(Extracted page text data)
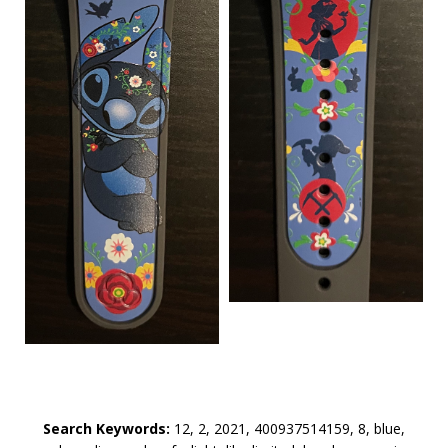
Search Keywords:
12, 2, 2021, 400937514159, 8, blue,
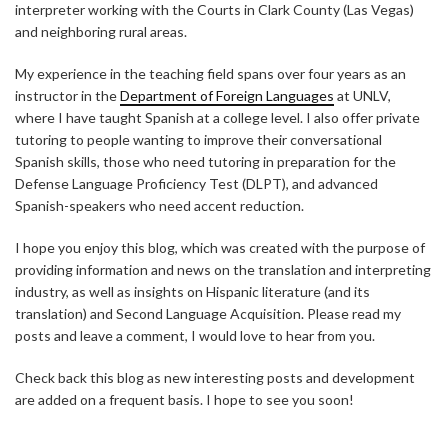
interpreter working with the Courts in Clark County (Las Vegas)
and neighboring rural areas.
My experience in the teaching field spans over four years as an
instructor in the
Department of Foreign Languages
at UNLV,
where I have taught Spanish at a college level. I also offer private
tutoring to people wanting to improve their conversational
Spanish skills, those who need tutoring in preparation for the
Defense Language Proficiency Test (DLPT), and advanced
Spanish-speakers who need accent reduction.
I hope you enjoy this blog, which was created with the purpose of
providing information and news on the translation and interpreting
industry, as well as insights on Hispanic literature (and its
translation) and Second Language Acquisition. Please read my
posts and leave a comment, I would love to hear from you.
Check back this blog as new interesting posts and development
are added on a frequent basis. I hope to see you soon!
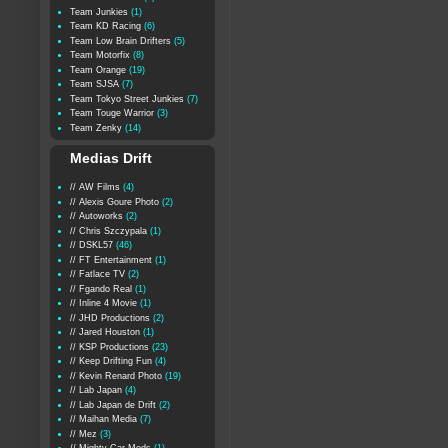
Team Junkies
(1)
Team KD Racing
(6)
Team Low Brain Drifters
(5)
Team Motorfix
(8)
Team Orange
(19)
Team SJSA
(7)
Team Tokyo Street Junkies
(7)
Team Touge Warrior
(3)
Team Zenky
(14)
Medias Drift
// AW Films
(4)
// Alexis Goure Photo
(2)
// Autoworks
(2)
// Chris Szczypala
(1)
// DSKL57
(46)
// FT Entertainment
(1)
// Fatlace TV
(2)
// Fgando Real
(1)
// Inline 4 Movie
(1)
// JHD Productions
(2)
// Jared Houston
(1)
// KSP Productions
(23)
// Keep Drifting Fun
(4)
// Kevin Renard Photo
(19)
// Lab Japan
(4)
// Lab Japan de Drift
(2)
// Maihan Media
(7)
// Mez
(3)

--

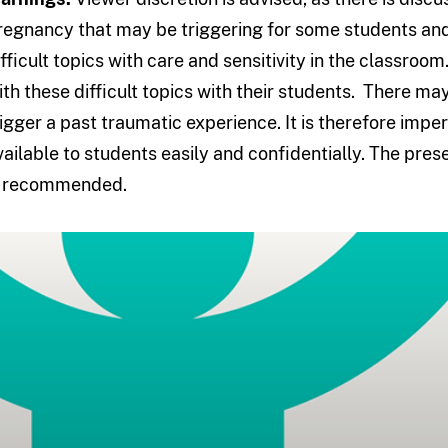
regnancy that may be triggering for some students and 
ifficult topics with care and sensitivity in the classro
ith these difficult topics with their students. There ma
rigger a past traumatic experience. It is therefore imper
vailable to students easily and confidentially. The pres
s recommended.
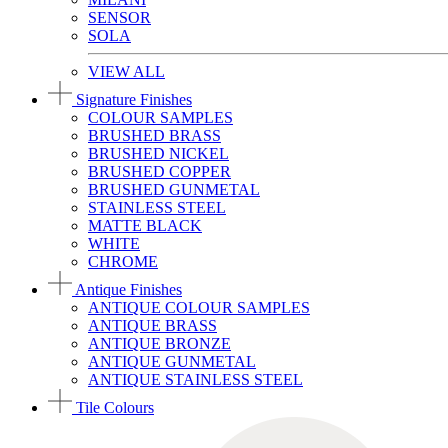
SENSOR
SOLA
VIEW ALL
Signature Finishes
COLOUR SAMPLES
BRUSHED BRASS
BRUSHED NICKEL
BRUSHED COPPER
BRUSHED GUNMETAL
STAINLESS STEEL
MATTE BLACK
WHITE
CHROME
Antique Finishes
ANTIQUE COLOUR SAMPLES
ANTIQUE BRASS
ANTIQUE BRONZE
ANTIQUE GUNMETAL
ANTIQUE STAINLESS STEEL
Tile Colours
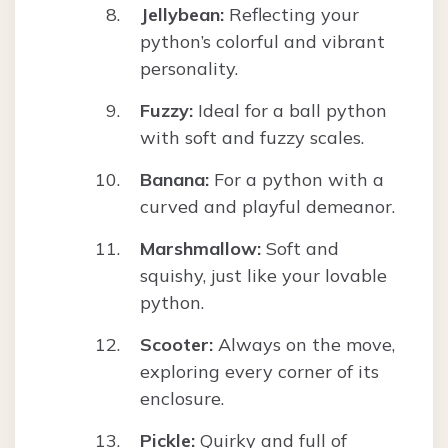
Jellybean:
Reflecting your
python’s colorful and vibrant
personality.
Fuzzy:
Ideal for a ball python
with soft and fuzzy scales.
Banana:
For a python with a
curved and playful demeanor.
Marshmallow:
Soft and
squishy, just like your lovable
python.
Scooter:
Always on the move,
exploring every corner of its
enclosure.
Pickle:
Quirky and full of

▶ _The problem_: Read through the data and copy every line where "their" shows up.

▶ _Written answer_:
tutoring to people wanting to improve their conversational
ith these difficult topics with their students. There ma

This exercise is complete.